The first step for the project was to install a mixture of sensors to the young stock housing and the parlour to ascertain environmental readings from the farm. These include a mix of temperature and humidity sensors as well as sense hubs that also detect Co2, lux and air pressure.
“The inter-ruminal devices were then installed to measure the calves’ temperature, which combined with environmental readings give a clear picture of animal health and housing suitability,” adds Mr Evans. The next development of the device will also include EID and is currently undergoing testing.
The automated weigh platform has been installed offering direct access to a water trough, meaning the youngstock walk over it regularly, with IDs and weights being sent to the bespoke software.

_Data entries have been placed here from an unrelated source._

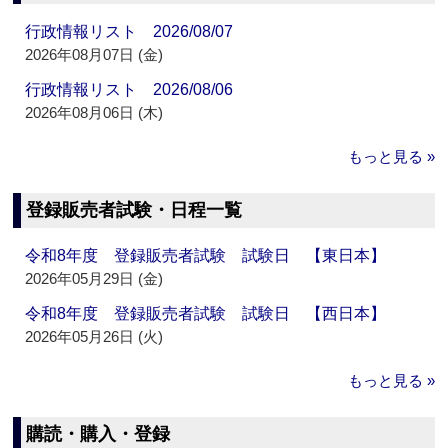
行政情報リスト 2026/08/07
2026年08月07日 (金)
行政情報リスト 2026/08/06
2026年08月06日 (木)
もっと見る »
登録販売者試験・日程一覧
令和8年度 登録販売者試験 試験日 【東日本】
2026年05月29日 (金)
令和8年度 登録販売者試験 試験日 【西日本】
2026年05月26日 (火)
もっと見る »
購読・購入・登録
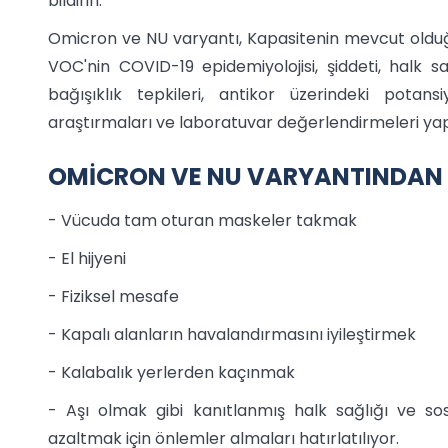
bildirin.
Omicron ve NU varyantı, Kapasitenin mevcut olduğu
VOC'nin COVID-19 epidemiyolojisi, şiddeti, halk sa
bağışıklık tepkileri, antikor üzerindeki potansi
araştırmaları ve laboratuvar değerlendirmeleri yapın.
OMİCRON VE NU VARYANTINDAN
- Vücuda tam oturan maskeler takmak
- El hijyeni
- Fiziksel mesafe
- Kapalı alanların havalandırmasını iyileştirmek
- Kalabalık yerlerden kaçınmak
- Aşı olmak gibi kanıtlanmış halk sağlığı ve so
azaltmak için önlemler almaları hatırlatılıyor.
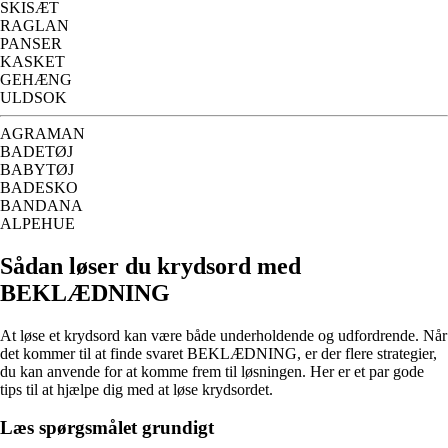
SKISÆT
RAGLAN
PANSER
KASKET
GEHÆNG
ULDSOK
AGRAMAN
BADETØJ
BABYTØJ
BADESKO
BANDANA
ALPEHUE
Sådan løser du krydsord med
BEKLÆDNING
At løse et krydsord kan være både underholdende og udfordrende. Når
det kommer til at finde svaret BEKLÆDNING, er der flere strategier,
du kan anvende for at komme frem til løsningen. Her er et par gode
tips til at hjælpe dig med at løse krydsordet.
Læs spørgsmålet grundigt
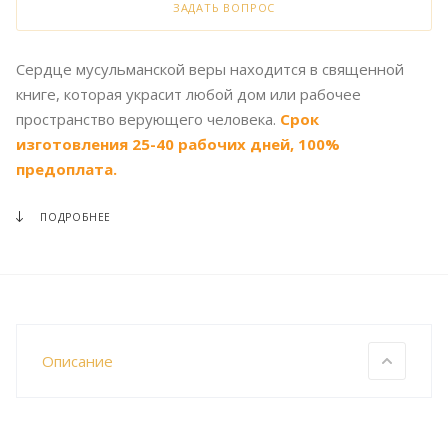
ЗАДАТЬ ВОПРОС
Сердце мусульманской веры находится в священной
книге, которая украсит любой дом или рабочее
пространство верующего человека.
Срок
изготовления 25-40 рабочих дней, 100%
предоплата.
ПОДРОБНЕЕ
Описание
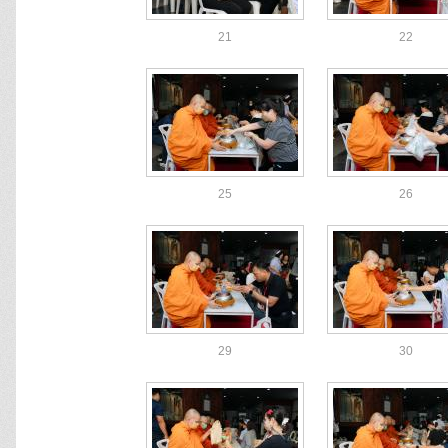
21
22
25
26
29
30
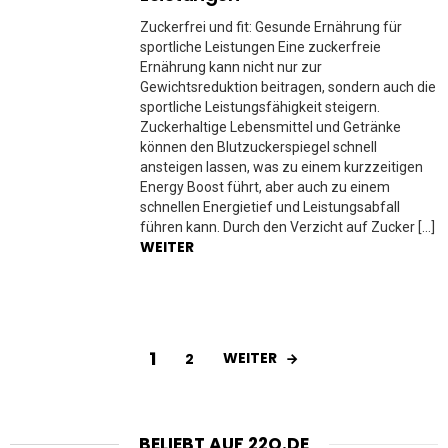
Zuckerfrei und fit: Gesunde Ernährung für
sportliche Leistungen Eine zuckerfreie
Ernährung kann nicht nur zur
Gewichtsreduktion beitragen, sondern auch die
sportliche Leistungsfähigkeit steigern.
Zuckerhaltige Lebensmittel und Getränke
können den Blutzuckerspiegel schnell
ansteigen lassen, was zu einem kurzzeitigen
Energy Boost führt, aber auch zu einem
schnellen Energietief und Leistungsabfall
führen kann. Durch den Verzicht auf Zucker […]
WEITER
1
WEITER
2
BELIEBT AUF 22O.DE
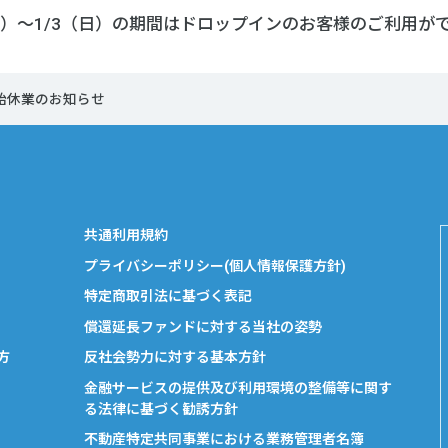
日）～1/3（日）の期間はドロップインのお客様のご利用が
始休業のお知らせ
共通利用規約
プライバシーポリシー(個人情報保護方針)
特定商取引法に基づく表記
償還延長ファンドに対する当社の姿勢
方
反社会勢力に対する基本方針
金融サービスの提供及び利用環境の整備等に関す
る法律に基づく勧誘方針
不動産特定共同事業における業務管理者名簿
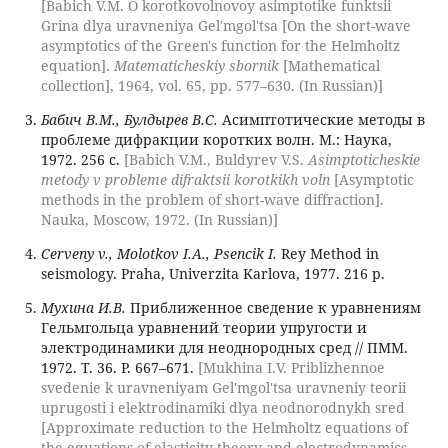
[Babich V.M. O korotkovolnovoy asimptotike funktsii
Grina dlya uravneniya Gel'mgol'tsa [On the short-wave
asymptotics of the Green's function for the Helmholtz
equation].
Matematicheskiy sbornik
[Mathematical
collection], 1964, vol. 65, pp. 577–630. (In Russian)]
Бабич В.М., Булдырев В.С.
Асимптотические методы в
проблеме дифракции коротких волн. М.: Наука,
1972. 256 с.
[Babich V.M., Buldyrev V.S.
Asimptoticheskie
metody v probleme difraktsii korotkikh voln
[Asymptotic
methods in the problem of short-wave diffraction].
Nauka, Moscow, 1972. (In Russian)]
Cerveny v., Molotkov I.A., Psencik I.
Rey Method in
seismology. Praha, Univerzita Karlova, 1977. 216 p.
Мухина И.В.
Приближенное сведение к уравнениям
Гельмгольца уравнений теории упругости и
электродинамики для неоднородных сред // ПММ.
1972. Т. 36. P. 667–671.
[Mukhina I.V. Priblizhennoe
svedenie k uravneniyam Gel'mgol'tsa uravneniy teorii
uprugosti i elektrodinamiki dlya neodnorodnykh sred
[Approximate reduction to the Helmholtz equations of
the equations of elasticity theory and electrodynamics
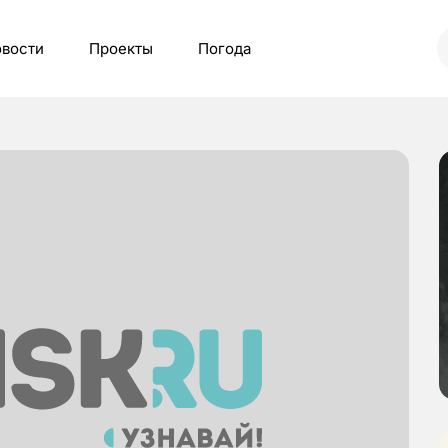
вости
Проекты
Погода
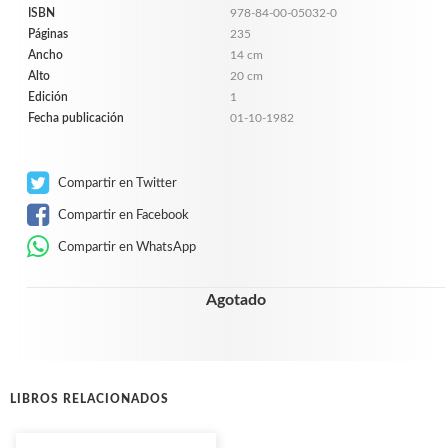
ISBN
978-84-00-05032-0
Páginas
235
Ancho
14 cm
Alto
20 cm
Edición
1
Fecha publicación
01-10-1982
Compartir en Twitter
Compartir en Facebook
Compartir en WhatsApp
Agotado
LIBROS RELACIONADOS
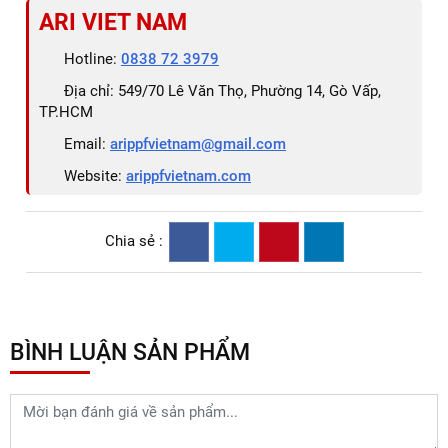
ARI VIET NAM
Hotline:
0838 72 3979
Địa chỉ: 549/70 Lê Văn Thọ, Phường 14, Gò Vấp,
TP.HCM
Email:
arippfvietnam@gmail.com
Website:
arippfvietnam.com
Chia sẻ :
BÌNH LUẬN SẢN PHẨM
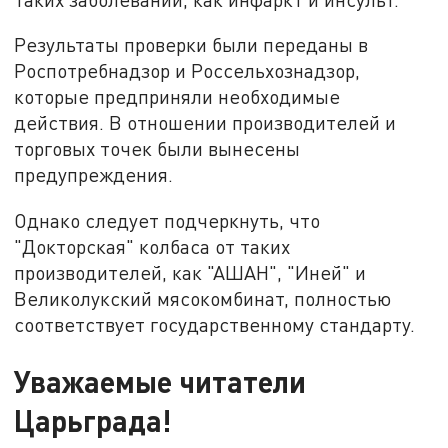
Результаты проверки были переданы в
Роспотребнадзор и Россельхознадзор,
которые предприняли необходимые
действия. В отношении производителей и
торговых точек были вынесены
предупреждения.
Однако следует подчеркнуть, что
"Докторская" колбаса от таких
производителей, как "АШАН", "Иней" и
Великолукский мясокомбинат, полностью
соответствует государственному стандарту.
Уважаемые читатели
Царьграда!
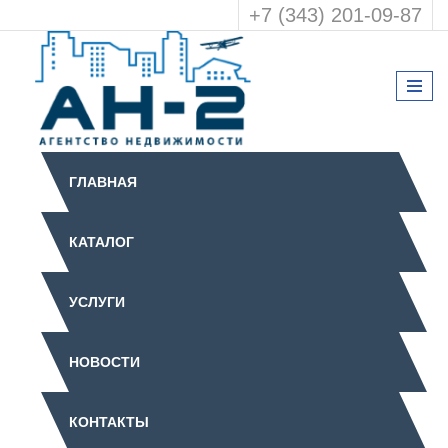
+7 (343) 201-09-87
ГЛАВНАЯ
КАТАЛОГ
УСЛУГИ
НОВОСТИ
КОНТАКТЫ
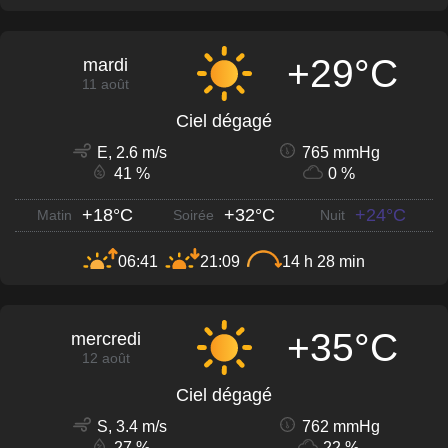
+29°C
mardi
11 août
Ciel dégagé
E, 2.6 m/s
765 mmHg
41 %
0 %
+18°C
+32°C
+24°C
Matin
Soirée
Nuit
06:41
21:09
14 h 28 min
+35°C
mercredi
12 août
Ciel dégagé
S, 3.4 m/s
762 mmHg
27 %
22 %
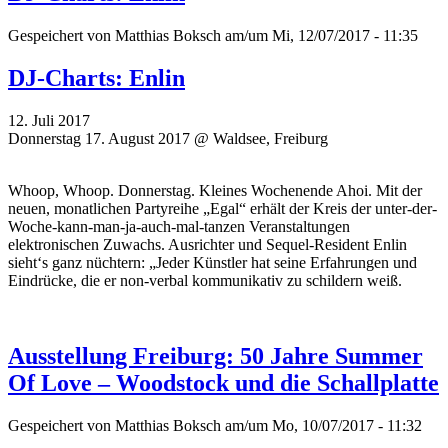
Gespeichert von
Matthias Boksch
am/um Mi, 12/07/2017 - 11:35
DJ-Charts: Enlin
12. Juli 2017
Donnerstag 17. August 2017 @ Waldsee, Freiburg
Whoop, Whoop. Donnerstag. Kleines Wochenende Ahoi. Mit der
neuen, monatlichen Partyreihe „Egal“ erhält der Kreis der unter-der-
Woche-kann-man-ja-auch-mal-tanzen Veranstaltungen
elektronischen Zuwachs. Ausrichter und Sequel-Resident Enlin
sieht‘s ganz nüchtern: „Jeder Künstler hat seine Erfahrungen und
Eindrücke, die er non-verbal kommunikativ zu schildern weiß.
Ausstellung Freiburg: 50 Jahre Summer
Of Love – Woodstock und die Schallplatte
Gespeichert von
Matthias Boksch
am/um Mo, 10/07/2017 - 11:32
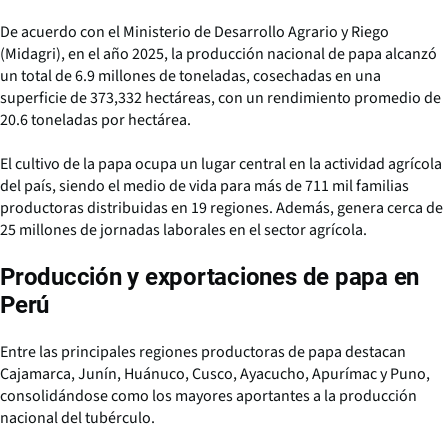
De acuerdo con el Ministerio de Desarrollo Agrario y Riego
(Midagri), en el año 2025, la producción nacional de papa alcanzó
un total de 6.9 millones de toneladas, cosechadas en una
superficie de 373,332 hectáreas, con un rendimiento promedio de
20.6 toneladas por hectárea.
El cultivo de la papa ocupa un lugar central en la actividad agrícola
del país, siendo el medio de vida para más de 711 mil familias
productoras distribuidas en 19 regiones. Además, genera cerca de
25 millones de jornadas laborales en el sector agrícola.
Producción y exportaciones de papa en
Perú
Entre las principales regiones productoras de papa destacan
Cajamarca, Junín, Huánuco, Cusco, Ayacucho, Apurímac y Puno,
consolidándose como los mayores aportantes a la producción
nacional del tubérculo.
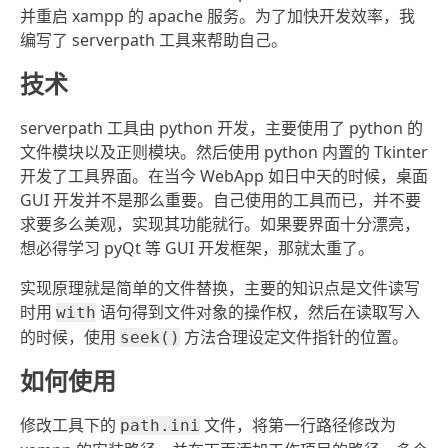
并重启 xampp 的 apache 服务。为了加快开发效率，我
编写了 serverpath 工具来帮助自己。
技术
serverpath 工具由 python 开发，主要使用了 python 的
文件模块以及正则模块。然后使用 python 内置的 Tkinter
开发了工具界面。在当今 WebApp 如日中天的时候，桌面
GUI 开发并不是那么重要。自己使用的工具而已，并不要
求要多么美观，实现其功能就行。如果要界面十分漂亮，
想必得学习 pyQt 等 GUI 开发框架，那就太重了。
实现原理就是简单的文件替换，主要的知识点是文件读写
时用
语句得到文件对象的操作权，然后在读取写入
with
的时候，使用
方法合理设定文件指针的位置。
seek()
如何使用
修改工具下的
文件，将第一行路径修改为
path.ini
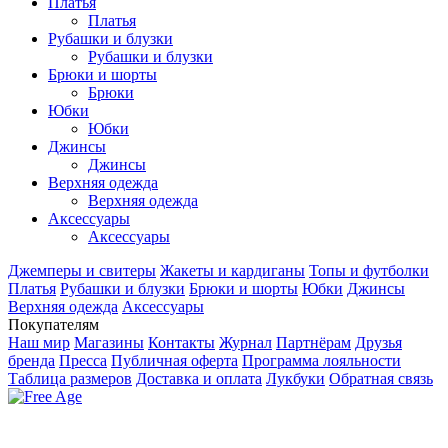
Платья
Платья
Рубашки и блузки
Рубашки и блузки
Брюки и шорты
Брюки
Юбки
Юбки
Джинсы
Джинсы
Верхняя одежда
Верхняя одежда
Аксесcуары
Аксесcуары
Джемперы и свитеры
Жакеты и кардиганы
Топы и футболки
Платья
Рубашки и блузки
Брюки и шорты
Юбки
Джинсы
Верхняя одежда
Аксесcуары
Покупателям
Наш мир
Магазины
Контакты
Журнал
Партнёрам
Друзья
бренда
Пресса
Публичная оферта
Программа лояльности
Таблица размеров
Доставка и оплата
Лукбуки
Обратная связь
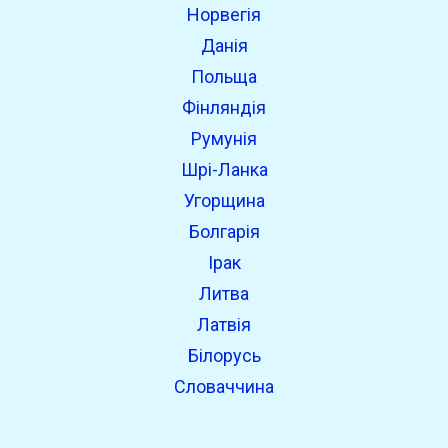
Норвегія
Данія
Польща
Фінляндія
Румунія
Шрі-Ланка
Угорщина
Болгарія
Ірак
Литва
Латвія
Білорусь
Словаччина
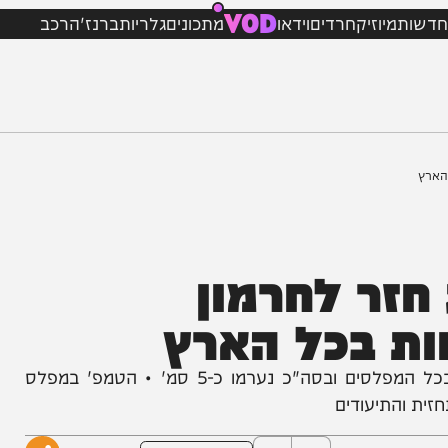
VOD
מיוזיק
חרדים
וידאו
מתכונים
גלריות
ברנז'ה
רכב
זר לחרמון
 בכל הארץ
בוקר לבן באתר החרמון: שלג ירד במהלך הלילה בכל המפלסים ובסה"כ נערמו כ-5 סמ' • הטמפ' במפלס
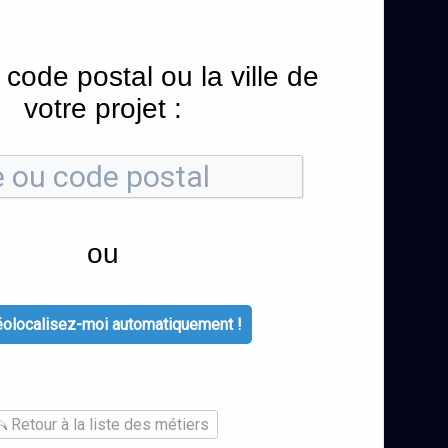
 code postal ou la ville de
votre projet :
ou
olocalisez-moi automatiquement !
Retour à la liste des métiers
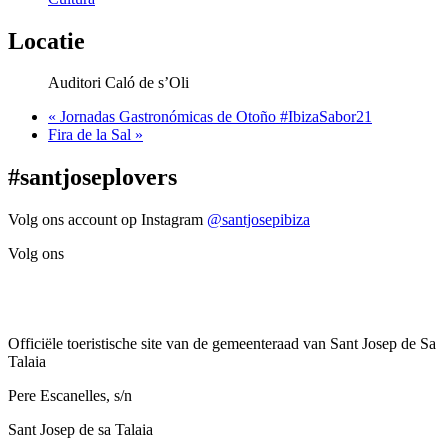
Locatie
Auditori Caló de s’Oli
«
Jornadas Gastronómicas de Otoño #IbizaSabor21
Fira de la Sal
»
#santjoseplovers
Volg ons account op Instagram
@santjosepibiza
Volg ons
Officiële toeristische site van de gemeenteraad van Sant Josep de Sa
Talaia
Pere Escanelles, s/n
Sant Josep de sa Talaia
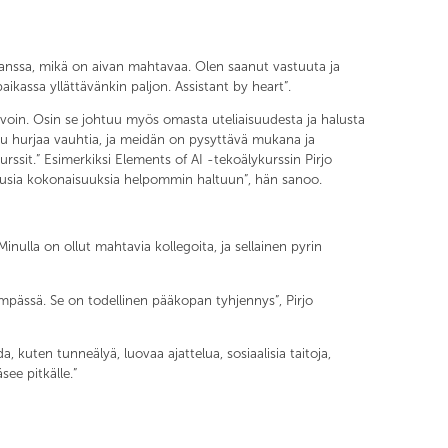
kanssa, mikä on aivan mahtavaa. Olen saanut vastuuta ja
kassa yllättävänkin paljon. Assistant by heart”.
tavoin. Osin se johtuu myös omasta uteliaisuudesta ja halusta
ttuu hurjaa vauhtia, ja meidän on pysyttävä mukana ja
rssit.” Esimerkiksi Elements of AI -tekoälykurssin Pirjo
n uusia kokonaisuuksia helpommin haltuun”, hän sanoo.
inulla on ollut mahtavia kollegoita, ja sellainen pyrin
ämpässä. Se on todellinen pääkopan tyhjennys”, Pirjo
 kuten tunneälyä, luovaa ajattelua, sosiaalisia taitoja,
see pitkälle.”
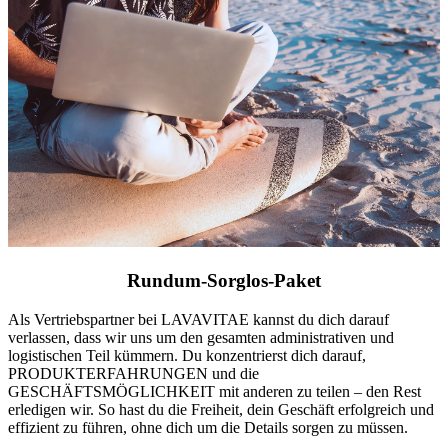
Rundum-Sorglos-Paket
Als Vertriebspartner bei LAVAVITAE kannst du dich darauf
verlassen, dass wir uns um den gesamten administrativen und
logistischen Teil kümmern. Du konzentrierst dich darauf,
PRODUKTERFAHRUNGEN und die
GESCHÄFTSMÖGLICHKEIT mit anderen zu teilen – den Rest
erledigen wir. So hast du die Freiheit, dein Geschäft erfolgreich und
effizient zu führen, ohne dich um die Details sorgen zu müssen.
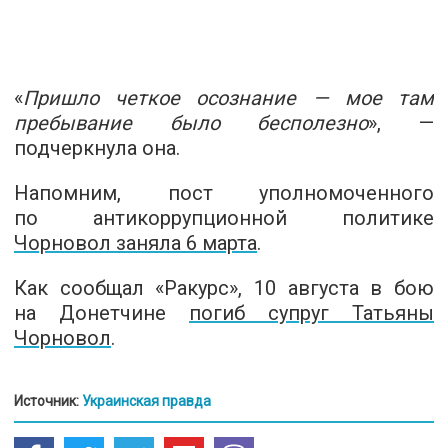
«
Пришло четкое осознание — мое там
пребывание было бесполезно
», —
подчеркнула она.
Напомним, пост уполномоченного
по антикоррупционной политике
Чорновол заняла 6 марта
.
Как сообщал «Ракурс», 10 августа в бою
на Донетчине
погиб супруг Татьяны
Чорновол
.
Источник:
Украинская правда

As no human interaction is needed to use the platform, it reduces the risks and stresses associated with handling livestock.
“We are extremely fortunate that the farmer on this site sees the benefits of this technology and wants to improve his farm by using innovative systems that will lead to a more efficient system,” says Mr Evans. “He has learnt how the technology is used and works alongside his vet to understand that data and analyse what the readings mean for his calves.”
Using developments in radio-frequency identification technology (RFID), the system will be both easy to use and affordable, he explains. “It’s ‘plug and play’ technology. Basically, all users have to do is plug it in and it’s ready to go. No difficult installations or complex set-ups like other EID systems on the market.”
The project will run until September 2020, with the aim of making the technology commercially available within this time. “The first year has involved getting the technology ready as it is not off-the-shelf and has had to be specifically built,” says Dr Kaler. “Now we will be using all this data to train and develop algorithms to ensure it is robust before rolling it out.”
Results from the project are expected to become available from next year, while the Sense Hub, Comms Hub, RFID, antennae will soon be available to purchase.